He was pained by his state of utter mental darkness. While he was
raising the lady's white hand to his lips he heard the French officer
say with marked emphasis:

"'If he has the soul of a warrior (at that time, you know, people really
talked in that way), if he has the soul of a warrior he ought to fall at
your feet in gratitude.'

"Tomassov felt himself plunged into even denser darkness than before. He
followed the French officer out of the room and out of the house; for he
had a notion that this was expected of him.

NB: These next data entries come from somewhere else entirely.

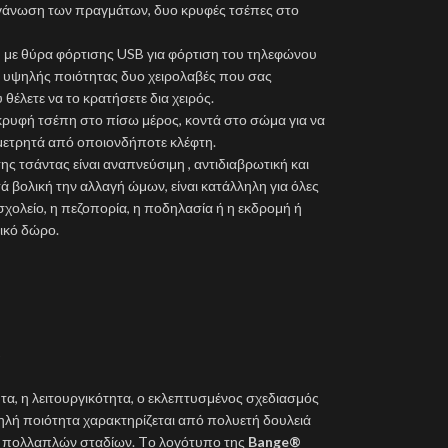
γάνωση των πραγμάτων, δυο κρυφές τσέπες στο
η με θύρα φόρτισης USB για φόρτιση του τηλεφώνου
ι υψηλής ποιότητας δυο χειρολαβές που σας
έλετε να το κρατήσετε δια χειρός.
κρυφή τσέπη στο πίσω μέρος, κοντά στο σώμα για να
 μετρητά από οποιονδήποτε κλέφτη.
ης τσάντας είναι αναπνεύσιμη , αντιδιαβρωτική και
ά βολική την αλλαγή ώμων, είναι κατάλληλη για όλες
σχολείο, η πεζοπορία, η ποδηλασία ή η εκδρομή ή
νικό δώρο.
)
ητα, η λειτουργικότητα, ο εκλεπτυσμένος σχεδιασμός
ψηλή ποιότητα χαρακτηρίζεται από πολυετή δουλειά
υ πολλαπλών σταδίων. Tο λογότυπο της
Bange®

"It was getting dusk, the weather was very bad, and the street was quite
deserted. The Frenchman lingered in it strangely. And Tomassov lingered,
too, without impatience. He was never in a hurry to get away from the
house in which she lived. And besides, something wonderful had happened
to him. The hand he had reverently raised by the tips of its fingers had
been pressed against his lips. He had received a secret favour! He was
almost frightened. The world had reeled--and it had hardly steadied
itself yet. De Castel stopped short at the corner of the quiet street.

"'I don't care to be seen too much with you in the lighted
thoroughfares, M. Tomassov,' he said in a strangely grim tone.

"'Why?' asked the young man, too startled to be offended.

"'From prudence,' answered the other curtly. 'So we will have to part
here; but before we part I'll disclose to you something of which you
will see at once the importance.'

"This, please note, was an evening in late March of the year 1812. For
a long time already there had been talk of a growing coolness between
Russia and France. The word war was being whispered in drawing rooms
louder and louder, and at last was heard in official circles. Thereupon
the Parisian police discovered that our military envoy had corrupted
some clerks at the Ministry of War and had obtained from them some very
important confidential documents. The wretched men (there were two
of them) had confessed their crime and were to be shot that night.
To-morrow all the town would be talking of the affair. But the worst was
that the Emperor Napoleon was furiously angry at the discovery, and had
made up his mind to have the Russian envoy arrested.

"Such was De Castel's disclosure; and though he had spoken in low tones
Tomassov was stunned as by a great crash.

"'Arrested,' he murmured, desolately.

"'Yes, and kept as a state prisoner--with everybody belonging to
him....'

"The French officer seized Tomassov's arm above the elbow and pressed it
hard.

"'And kept in France,' he repeated into Tomassov's very ear, and then
letting him go stepped back a space and remained silent.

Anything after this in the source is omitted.